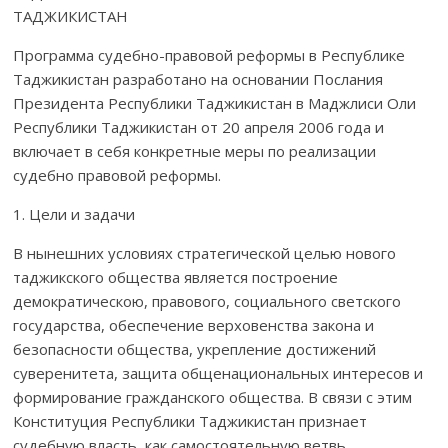
ТАДЖИКИСТАН
Программа судебно-правовой реформы в Республике
Таджикистан разработано на основании Послания
Президента Республики Таджикистан в Маджлиси Оли
Республики Таджикистан от 20 апреля 2006 года и
включает в себя конкретные меры по реализации
судебно правовой реформы.
1. Цели и задачи
В нынешних условиях стратегической целью нового
таджикского общества является построение
демократическою, правового, социального светского
государства, обеспечение верховенства закона и
безопасности общества, укрепление достижений
суверенитета, защита общенациональных интересов и
формирование гражданского общества. В связи с этим
Конституция Республики Таджикистан признает
судебную власть, как самостоятельную ветвь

» The problem
Out of the material above, gather each line where "реформы" appears.

» Result
Программа судебно-правовой реформы в Республике
судебно правовой реформы.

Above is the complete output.